(Stored items)
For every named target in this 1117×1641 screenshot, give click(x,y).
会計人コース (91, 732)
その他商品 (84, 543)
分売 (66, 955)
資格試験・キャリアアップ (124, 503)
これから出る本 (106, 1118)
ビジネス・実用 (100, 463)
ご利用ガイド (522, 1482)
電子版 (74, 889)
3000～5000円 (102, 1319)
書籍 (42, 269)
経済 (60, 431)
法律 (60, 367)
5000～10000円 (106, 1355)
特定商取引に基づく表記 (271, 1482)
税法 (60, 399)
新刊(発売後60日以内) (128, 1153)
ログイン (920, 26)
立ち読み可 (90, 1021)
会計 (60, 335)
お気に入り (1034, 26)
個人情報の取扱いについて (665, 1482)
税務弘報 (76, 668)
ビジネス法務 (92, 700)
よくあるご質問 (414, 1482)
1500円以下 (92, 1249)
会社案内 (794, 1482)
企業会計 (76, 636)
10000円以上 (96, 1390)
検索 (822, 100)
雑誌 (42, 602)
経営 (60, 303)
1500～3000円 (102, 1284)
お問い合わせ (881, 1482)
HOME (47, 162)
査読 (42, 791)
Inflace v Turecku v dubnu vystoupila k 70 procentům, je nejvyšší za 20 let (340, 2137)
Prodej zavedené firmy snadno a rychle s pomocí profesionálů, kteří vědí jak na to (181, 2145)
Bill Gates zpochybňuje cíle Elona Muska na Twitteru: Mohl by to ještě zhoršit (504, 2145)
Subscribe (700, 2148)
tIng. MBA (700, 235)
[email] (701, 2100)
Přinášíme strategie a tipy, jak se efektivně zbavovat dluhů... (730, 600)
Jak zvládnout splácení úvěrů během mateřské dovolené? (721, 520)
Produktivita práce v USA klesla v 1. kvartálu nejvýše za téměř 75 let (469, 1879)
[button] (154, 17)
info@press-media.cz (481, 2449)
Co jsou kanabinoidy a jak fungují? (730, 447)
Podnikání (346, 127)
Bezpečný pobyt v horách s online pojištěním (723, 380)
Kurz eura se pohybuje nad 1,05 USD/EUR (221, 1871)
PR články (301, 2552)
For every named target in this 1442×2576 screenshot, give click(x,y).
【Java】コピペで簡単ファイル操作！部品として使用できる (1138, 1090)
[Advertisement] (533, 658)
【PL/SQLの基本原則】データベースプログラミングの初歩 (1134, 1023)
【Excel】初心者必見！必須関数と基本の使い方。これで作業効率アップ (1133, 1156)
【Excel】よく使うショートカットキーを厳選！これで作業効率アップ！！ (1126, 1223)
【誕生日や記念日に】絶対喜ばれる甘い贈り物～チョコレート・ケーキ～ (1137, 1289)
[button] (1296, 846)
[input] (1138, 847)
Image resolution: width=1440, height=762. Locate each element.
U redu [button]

*WHAT IS BEING ASKED*. Using the records above, copy word for word the line with "ログイン (920, 26)", the line with "Prodej zavedené firmy", and every line between them.

*EXERCISE RESPONSE*.
ログイン (920, 26)
立ち読み可 (90, 1021)
会計 (60, 335)
お気に入り (1034, 26)
個人情報の取扱いについて (665, 1482)
税務弘報 (76, 668)
ビジネス法務 (92, 700)
よくあるご質問 (414, 1482)
1500円以下 (92, 1249)
会社案内 (794, 1482)
企業会計 (76, 636)
10000円以上 (96, 1390)
検索 (822, 100)
雑誌 (42, 602)
経営 (60, 303)
1500～3000円 (102, 1284)
お問い合わせ (881, 1482)
HOME (47, 162)
査読 (42, 791)
Inflace v Turecku v dubnu vystoupila k 70 procentům, je nejvyšší za 20 let (340, 2137)
Prodej zavedené firmy snadno a rychle s pomocí profesionálů, kteří vědí jak na to (181, 2145)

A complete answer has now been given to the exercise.